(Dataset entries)
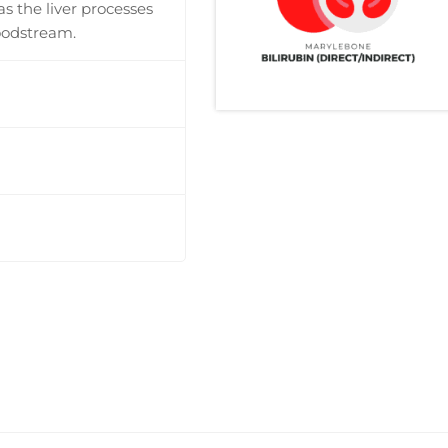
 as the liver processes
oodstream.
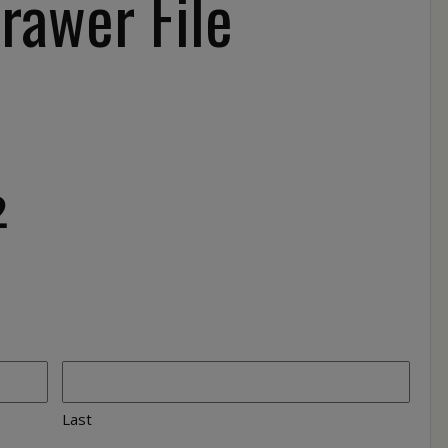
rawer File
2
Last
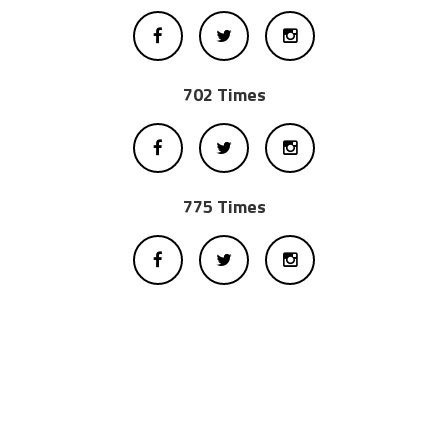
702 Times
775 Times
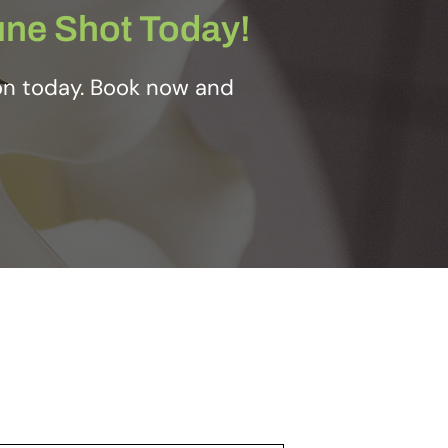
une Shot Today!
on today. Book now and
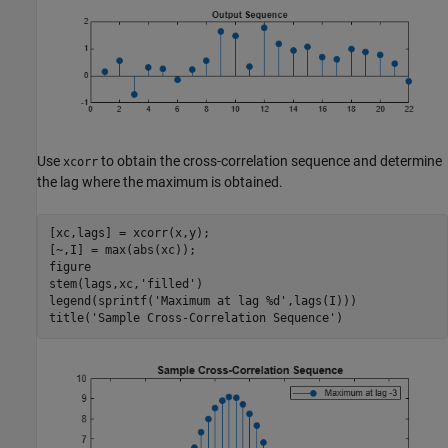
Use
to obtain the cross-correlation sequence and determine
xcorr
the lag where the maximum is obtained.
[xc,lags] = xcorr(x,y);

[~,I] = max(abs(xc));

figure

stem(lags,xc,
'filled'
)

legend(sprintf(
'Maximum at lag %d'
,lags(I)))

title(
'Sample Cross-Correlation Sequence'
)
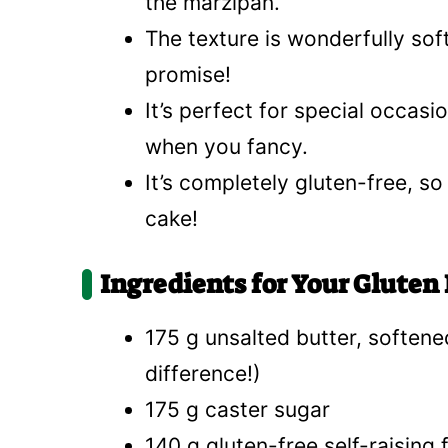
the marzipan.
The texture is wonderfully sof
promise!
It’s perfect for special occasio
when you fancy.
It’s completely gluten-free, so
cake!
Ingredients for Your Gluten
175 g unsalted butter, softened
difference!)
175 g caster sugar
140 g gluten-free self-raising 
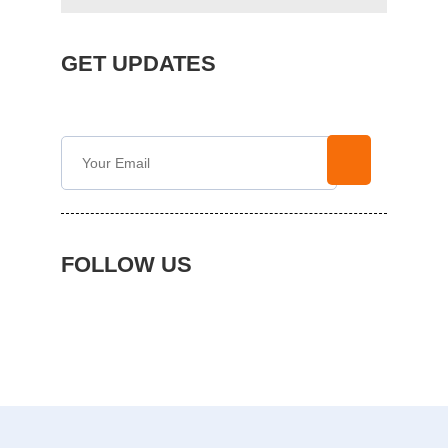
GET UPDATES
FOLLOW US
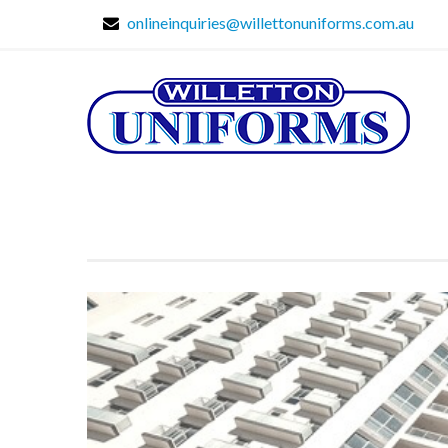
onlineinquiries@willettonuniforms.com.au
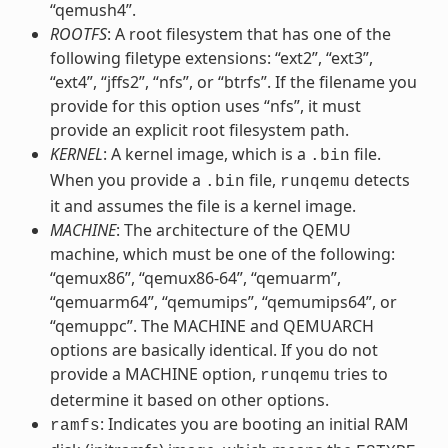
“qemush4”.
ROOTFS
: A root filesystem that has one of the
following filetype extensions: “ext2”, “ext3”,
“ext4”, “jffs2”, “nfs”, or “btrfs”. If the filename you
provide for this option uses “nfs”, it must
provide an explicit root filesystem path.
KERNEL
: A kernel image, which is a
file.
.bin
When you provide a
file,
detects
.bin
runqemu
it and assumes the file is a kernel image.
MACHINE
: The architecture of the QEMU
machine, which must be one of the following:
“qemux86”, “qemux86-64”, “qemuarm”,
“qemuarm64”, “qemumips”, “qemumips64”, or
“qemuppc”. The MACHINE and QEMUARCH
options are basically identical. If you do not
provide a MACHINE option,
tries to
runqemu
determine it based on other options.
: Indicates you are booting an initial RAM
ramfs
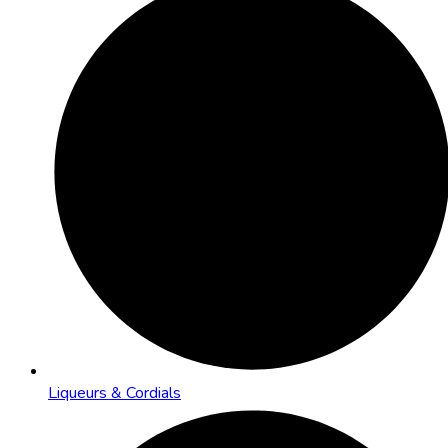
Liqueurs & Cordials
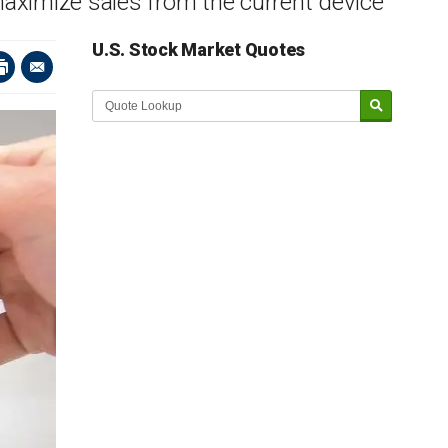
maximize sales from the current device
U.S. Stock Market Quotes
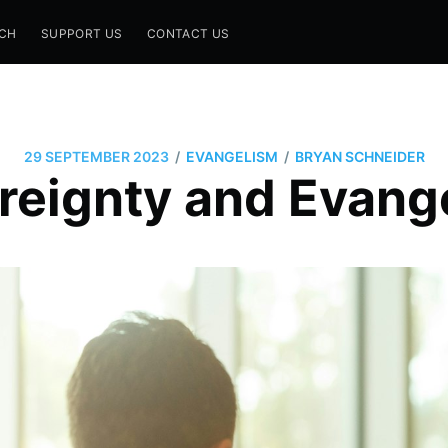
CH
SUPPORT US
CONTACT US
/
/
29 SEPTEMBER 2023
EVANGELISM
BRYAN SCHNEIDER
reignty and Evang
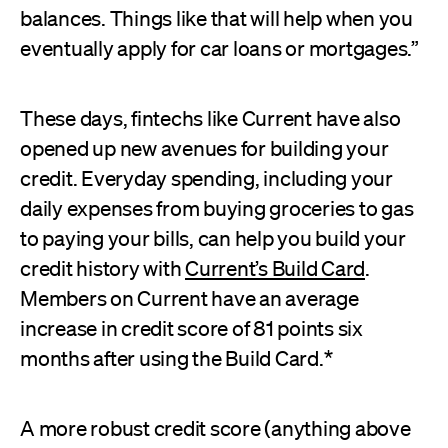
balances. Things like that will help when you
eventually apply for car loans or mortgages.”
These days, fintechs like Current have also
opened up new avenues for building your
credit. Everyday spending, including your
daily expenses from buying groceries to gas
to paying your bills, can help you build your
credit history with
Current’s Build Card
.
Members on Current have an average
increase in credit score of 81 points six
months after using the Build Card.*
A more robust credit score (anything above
* * *
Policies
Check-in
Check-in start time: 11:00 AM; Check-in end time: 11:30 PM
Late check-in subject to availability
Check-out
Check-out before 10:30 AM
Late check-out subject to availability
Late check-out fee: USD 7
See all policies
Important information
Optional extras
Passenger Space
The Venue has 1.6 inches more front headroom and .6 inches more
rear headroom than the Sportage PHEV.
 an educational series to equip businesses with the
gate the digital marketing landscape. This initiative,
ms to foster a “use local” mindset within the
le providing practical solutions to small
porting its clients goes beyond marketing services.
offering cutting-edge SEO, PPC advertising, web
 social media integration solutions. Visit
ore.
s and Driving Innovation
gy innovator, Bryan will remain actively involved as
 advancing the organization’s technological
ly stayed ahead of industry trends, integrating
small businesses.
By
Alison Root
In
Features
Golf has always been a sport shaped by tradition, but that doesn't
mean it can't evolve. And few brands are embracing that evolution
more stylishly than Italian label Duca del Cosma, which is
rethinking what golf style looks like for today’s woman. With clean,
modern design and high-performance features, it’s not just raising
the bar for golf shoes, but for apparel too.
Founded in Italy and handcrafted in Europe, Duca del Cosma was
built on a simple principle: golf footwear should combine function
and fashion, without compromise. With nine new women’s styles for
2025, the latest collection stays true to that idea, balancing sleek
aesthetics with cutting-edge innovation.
==
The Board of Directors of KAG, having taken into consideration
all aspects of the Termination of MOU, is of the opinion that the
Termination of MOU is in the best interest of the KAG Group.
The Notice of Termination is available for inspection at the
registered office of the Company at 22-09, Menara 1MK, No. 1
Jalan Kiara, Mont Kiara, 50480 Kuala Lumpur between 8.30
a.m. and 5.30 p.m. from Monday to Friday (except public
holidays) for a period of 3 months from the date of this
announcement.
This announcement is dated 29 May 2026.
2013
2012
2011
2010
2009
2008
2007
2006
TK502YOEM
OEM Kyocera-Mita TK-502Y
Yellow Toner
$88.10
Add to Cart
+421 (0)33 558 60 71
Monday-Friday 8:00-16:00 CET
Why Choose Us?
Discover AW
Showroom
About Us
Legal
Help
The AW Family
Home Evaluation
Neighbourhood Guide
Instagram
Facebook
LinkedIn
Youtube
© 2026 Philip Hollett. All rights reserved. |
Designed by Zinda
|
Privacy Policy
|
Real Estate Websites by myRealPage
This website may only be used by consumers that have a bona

# Work order
Using the records above, restate word for word the lines from the one with "Check-out before 10:30 AM" through the one with "more stylishly than", both included.

# Worked solution
Check-out before 10:30 AM
Late check-out subject to availability
Late check-out fee: USD 7
See all policies
Important information
Optional extras
Passenger Space
The Venue has 1.6 inches more front headroom and .6 inches more
rear headroom than the Sportage PHEV.
 an educational series to equip businesses with the
gate the digital marketing landscape. This initiative,
ms to foster a “use local” mindset within the
le providing practical solutions to small
porting its clients goes beyond marketing services.
offering cutting-edge SEO, PPC advertising, web
 social media integration solutions. Visit
ore.
s and Driving Innovation
gy innovator, Bryan will remain actively involved as
 advancing the organization’s technological
ly stayed ahead of industry trends, integrating
small businesses.
By
Alison Root
In
Features
Golf has always been a sport shaped by tradition, but that doesn't
mean it can't evolve. And few brands are embracing that evolution
more stylishly than Italian label Duca del Cosma, which is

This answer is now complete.